Terminate a thread which is running a native code

Question

In my application I have a wrapper over some native code, which is called via JNI bridge. This native code needs to be executed in separate thread (parallel processing). However the problem is that the code sometimes "hangs" so the thread needs to be terminated "by force". Unfortunately I haven't found any "delicate" method to do so: general advise is to tell the code in a thread to exit gracefully, but I can't do it with this native code (which is 3rd party code all above).

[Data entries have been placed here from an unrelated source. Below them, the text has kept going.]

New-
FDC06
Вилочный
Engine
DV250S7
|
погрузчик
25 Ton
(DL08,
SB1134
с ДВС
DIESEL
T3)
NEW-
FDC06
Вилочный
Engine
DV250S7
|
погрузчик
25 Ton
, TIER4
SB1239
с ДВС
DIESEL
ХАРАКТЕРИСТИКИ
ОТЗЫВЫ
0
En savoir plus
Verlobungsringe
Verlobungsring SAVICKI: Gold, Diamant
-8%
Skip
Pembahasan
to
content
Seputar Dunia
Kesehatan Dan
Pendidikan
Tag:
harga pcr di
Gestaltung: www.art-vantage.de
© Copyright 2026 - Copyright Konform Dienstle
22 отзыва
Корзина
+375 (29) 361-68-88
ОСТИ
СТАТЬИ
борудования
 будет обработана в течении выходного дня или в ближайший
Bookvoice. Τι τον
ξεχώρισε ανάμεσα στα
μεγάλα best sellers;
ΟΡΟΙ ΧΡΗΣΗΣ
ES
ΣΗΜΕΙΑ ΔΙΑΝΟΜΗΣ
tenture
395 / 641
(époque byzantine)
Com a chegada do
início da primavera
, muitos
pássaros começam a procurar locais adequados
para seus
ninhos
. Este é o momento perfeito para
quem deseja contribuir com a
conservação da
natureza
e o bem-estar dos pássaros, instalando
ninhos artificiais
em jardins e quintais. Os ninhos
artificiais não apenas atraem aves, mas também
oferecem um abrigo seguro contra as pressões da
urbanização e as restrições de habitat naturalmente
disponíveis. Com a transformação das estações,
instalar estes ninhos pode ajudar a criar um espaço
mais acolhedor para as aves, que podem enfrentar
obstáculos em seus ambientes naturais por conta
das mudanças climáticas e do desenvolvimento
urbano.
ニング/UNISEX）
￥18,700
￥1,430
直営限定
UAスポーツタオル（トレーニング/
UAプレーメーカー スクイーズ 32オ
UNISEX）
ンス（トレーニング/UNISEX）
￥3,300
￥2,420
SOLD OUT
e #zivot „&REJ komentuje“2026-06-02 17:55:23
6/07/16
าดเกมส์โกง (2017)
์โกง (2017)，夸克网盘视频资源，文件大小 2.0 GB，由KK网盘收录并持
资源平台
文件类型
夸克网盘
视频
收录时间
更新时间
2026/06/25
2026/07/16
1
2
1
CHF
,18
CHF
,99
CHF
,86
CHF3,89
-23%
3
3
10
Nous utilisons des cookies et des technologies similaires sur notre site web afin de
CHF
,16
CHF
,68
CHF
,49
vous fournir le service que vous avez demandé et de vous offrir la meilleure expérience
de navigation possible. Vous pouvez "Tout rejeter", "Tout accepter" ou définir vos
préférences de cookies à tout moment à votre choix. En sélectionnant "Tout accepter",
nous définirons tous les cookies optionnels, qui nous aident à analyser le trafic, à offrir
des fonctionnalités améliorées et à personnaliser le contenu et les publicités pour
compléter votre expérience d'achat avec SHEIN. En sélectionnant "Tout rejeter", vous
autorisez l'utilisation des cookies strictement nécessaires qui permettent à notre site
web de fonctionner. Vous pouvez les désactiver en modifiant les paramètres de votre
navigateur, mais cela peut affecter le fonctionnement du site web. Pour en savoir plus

I use Java Concurrent API for task submission:

Future<Integer> processFuture = taskExecutor.submit(callable);

try {
    result = processFuture.get(this.executionTimeout, TimeUnit.SECONDS).intValue();
}
catch (TimeoutException e) {
    // How to kill the thread here?
    throw new ExecutionTimeoutException("Execution timed out (max " + this.executionTimeout / 60 + "min)");
}
catch (...) {
    ... exception handling for other cases
}

Future#cancel() will only interrupt the thread, but it will not terminate it. So I used the following trick:

class DestroyableCallable implements Callable<Integer> {

    private Thread  workerThread;

    @Override
    public Integer call() {
        workerThread = Thread.currentThread();

        return Integer.valueOf(JniBridge.process(...));
    }

    public void stopWorkerThread() {
        if (workerThread != null) {
            workerThread.stop();
        }
    }
}

DestroyableCallable callable = new DestroyableCallable();

Future<Integer> processFuture = taskExecutor.submit(callable);

try {
    result = processFuture.get(this.executionTimeout, TimeUnit.SECONDS).intValue();
}
catch (TimeoutException e) {
    processFuture.cancel(true);
    // Dirty:
    callable.stopWorkerThread();

    ThreadPoolTaskExecutor threadPoolTaskExecutor = (ThreadPoolTaskExecutor) taskExecutor;

    logger.debug("poolSize: " + threadPoolTaskExecutor.getPoolSize() + ", maxPoolSize:"
                    + threadPoolTaskExecutor.getMaxPoolSize() + ", activeCount:"
                    + threadPoolTaskExecutor.getActiveCount());
    }

    throw new ...;
}
catch (...) {
    ... exception handling for other cases
}

The questions/problems with this code:

Is it in general the right way to do so? Any other more elegant alternatives?
activeCount on task executor is not decreased, so task executor still "thinks" that thread is running
I had to add workerThread != null check to stopWorkerThread() method, as this variable turned out to be null on some case. I can't understand what are these cases...

Notes:

Native code does not consume file descriptors (sockets). Everything is passed to it as block of data and returned the same way.
Native code is CPU-intensive. Even though it guarantees to terminate, it may take a long time.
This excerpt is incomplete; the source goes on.